2021’deki araştırma projem için yürüttüğüm arşiv çalışması, beni Amerika Birleşik Devletleri’nin en ünlü antropologları için çalışan yerli araştırma ortaklarının hayatlarını ve katkılarını araştırmaya yöneltti: Franz Boas ve Margaret Mead. Dipnotlar ve arşiv yığınları arasına sıkışmış George Hunt ve I Madé Kalér isimleri işverenleri kadar yıldızlarla dolu olmayabilir, ancak dünyanın antropolojik bilgi birikimine muazzam katkılarda bulundular.
Bu makale onların unutulmasına bir reddiyedir.
George Hunt ve Franz Boas
George Hunt, Boas’ın ABD’nin Kuzeybatı Pasifik bölgesindeki yerli saha temsilcisi ve muhatabıydı ve Boas onu sık sık “sevgili dostum” diye anardı. 1854 yılında Fort Rupert, Britanya Kolumbiyası, Kanada’da doğan Hunt, İngiliz bir baba ve Tlingit bir anne tarafından yetiştirildi. Bu iki kültürlü yetiştirilme tarzı nedeniyle, bölgeyi ziyaret eden Beyaz akademisyenler ve koleksiyoncular tarafından sık sık tercüman olarak istihdam edildi.
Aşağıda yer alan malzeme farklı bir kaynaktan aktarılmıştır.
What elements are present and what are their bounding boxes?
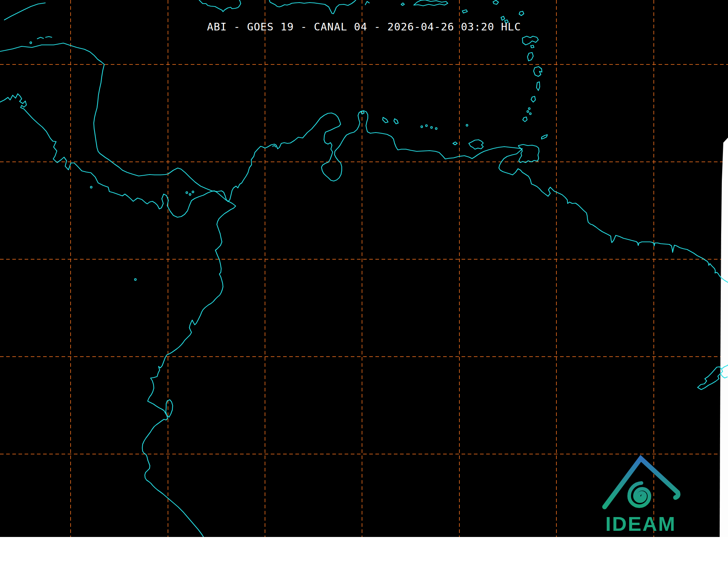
island-dot	[135, 279, 136, 281]
coastline-hispaniola-east-bit	[365, 1, 369, 5]
island-dot	[431, 127, 433, 129]
coastline-dominica	[527, 53, 533, 61]
island-dot	[30, 42, 32, 44]
ideam-logo: IDEAM	[601, 452, 681, 536]
coastline-bay-islands-1	[37, 37, 43, 39]
island-dot	[91, 186, 92, 188]
terminator-group	[720, 138, 728, 537]
screenshot-root: ABI - GOES 19 - CANAL 04 - 2026-04-26 03…	[0, 0, 728, 571]
coastline-caribbean-main	[0, 43, 728, 282]
logo-text: IDEAM	[605, 512, 676, 535]
day-night-terminator	[720, 138, 728, 537]
island-dot	[192, 191, 194, 193]
coastline-puerto-rico	[414, 0, 448, 6]
coastline-st-croix	[462, 10, 467, 13]
coastline-leeward-1	[493, 0, 498, 4]
coastline-la-tortuga	[453, 142, 457, 145]
coastline-jamaica	[199, 0, 241, 12]
coastline-barbuda	[501, 16, 505, 20]
coastline-st-vincent	[531, 96, 535, 102]
island-dot	[186, 192, 188, 194]
colorbar-panel: Reflectancia 0.00.20.40.60.81.0	[0, 537, 728, 571]
island-dot	[435, 128, 437, 130]
logo-swirl-icon	[629, 483, 649, 506]
coastline-pacific-coast	[0, 94, 236, 537]
island-dot	[527, 111, 529, 113]
coastline-grenada	[523, 117, 527, 122]
coastline-aruba	[361, 111, 364, 114]
coastline-tobago	[542, 135, 547, 139]
satellite-map: ABI - GOES 19 - CANAL 04 - 2026-04-26 03…	[0, 0, 728, 537]
coastline-margarita	[469, 140, 483, 149]
island-dot	[426, 125, 428, 127]
map-title: ABI - GOES 19 - CANAL 04 - 2026-04-26 03…	[207, 21, 521, 33]
island-dot	[421, 126, 423, 128]
coastline-guadeloupe	[522, 36, 538, 45]
coastline-virgin-islet	[401, 3, 404, 5]
coastline-curacao	[383, 117, 388, 123]
coastline-hispaniola-south	[269, 0, 356, 14]
coastline-st-lucia	[536, 82, 540, 91]
island-dot	[466, 125, 468, 126]
coastline-bay-islands-2	[46, 37, 52, 37]
coastline-puna-island	[166, 400, 173, 417]
island-dot	[530, 113, 531, 115]
coastline-martinique	[534, 67, 542, 76]
coastline-bonaire	[394, 119, 398, 124]
coastline-trinidad	[518, 144, 539, 163]
coastline-marie-galante	[531, 45, 534, 48]
coastline-san-blas-islets	[273, 146, 276, 147]
coastline-amazon-mouth-island	[698, 367, 723, 390]
coastline-yucatan-fragment	[4, 3, 45, 20]
island-dot	[529, 108, 530, 110]
island-dot	[189, 194, 191, 196]
coastline-leeward-2	[519, 11, 524, 16]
Hunt, Boas ile işbirliğine 1886 yılında Kuzeybatı Pasifik ile Sibirya, Mançurya ve Rusya’daki Sakhalin Adası’ndaki kültürler arasındaki ilişkilerin antropolojik açıdan araştırıldığı Jesup Kuzey Pasifik Keşif Gezisi‘nin bir parçası olarak başladı.
Hunt’ın başlıca sorumlulukları, Kuzeybatı Pasifik’te yaşayan yerli bir halk olan Kwakwa̲ka̲’wakw hakkında eserler ve bilgi toplamaktı. Kabilenin gelenekleri ve ritüelleri hakkında yazdı ve notlarının çoğunu genellikle Doğu Yakası’nda yaşayan Boas’a postaladı. Hunt, Kwakwa̲ka̲’wakw faaliyetleri, sözlü tarihler ve kutsal uygulamalar konularında on binlerce el yazısı belge üretti.
Bununla birlikte Hunt’ın rolü veri toplamaktan çok daha fazlasını kapsıyordu. Antropolog Charles Briggs ve Richard Bauman’ın dile getirdiği gibi, Hunt aynı zamanda Boas’ın sözlerini Kwakwa̲ka̲’wakw’a ileten önemli bir arabulucu olarak da görev yaptı. Örneğin, bir Kwakwa̲ka̲’wakw ziyafet töreni sırasında -somon tabakları ve balık yağı sürülmüş çilek fıçıları- Hunt konuşmaları tercüme etmiş ve ritüeli Boas’a açıklamıştır. Bir bilgi tarihçisi olan Isaiah Wilner, Hunt’ın Boas’a sadece bilgi sağlamakla kalmadığını, aynı zamanda antropolog ile Kwakwa̲ka̲’wakw topluluğu arasında sağlıklı ve güvene dayalı bir ilişki kurduğunu savunuyor.
Tıpkı Boas’ın isimsiz tercümanının yardımına güvendiği gibi, Hunt da bilgi için başkalarına güveniyordu: Katkıları sürekli göz ardı edilen yerli kadınlar. Antropolog Margaret Bruchac’ın kapsamlı bir biçimde kayda geçirdiği üzere, Hunt’ın etrafı yerli soylu kadınlarla çevriliydi. Annesi soylu bir Tlingit ailesinde doğmuştu ve iki eşi de yüksek rütbeli Kwakwa̲ka̲’wakw kadınlarıydı.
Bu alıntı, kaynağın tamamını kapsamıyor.